— YOUR GOAL —
Please reproduce all the records exactly while leaving out their pictures.

(Dataset entries)
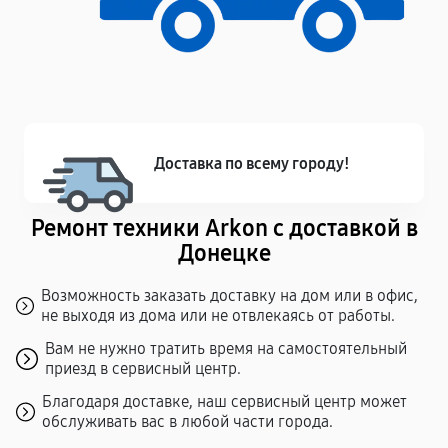
Доставка по всему городу!
Ремонт техники Arkon с доставкой в
Донецке
Возможность заказать доставку на дом или в офис,
не выходя из дома или не отвлекаясь от работы.
Вам не нужно тратить время на самостоятельный
приезд в сервисный центр.
Благодаря доставке, наш сервисный центр может
обслуживать вас в любой части города.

— ANSWER TO THIS EXERCISE —
Доставка по всему городу!
Ремонт техники Arkon с доставкой в
Донецке
Возможность заказать доставку на дом или в офис,
не выходя из дома или не отвлекаясь от работы.
Вам не нужно тратить время на самостоятельный
приезд в сервисный центр.
Благодаря доставке, наш сервисный центр может
обслуживать вас в любой части города.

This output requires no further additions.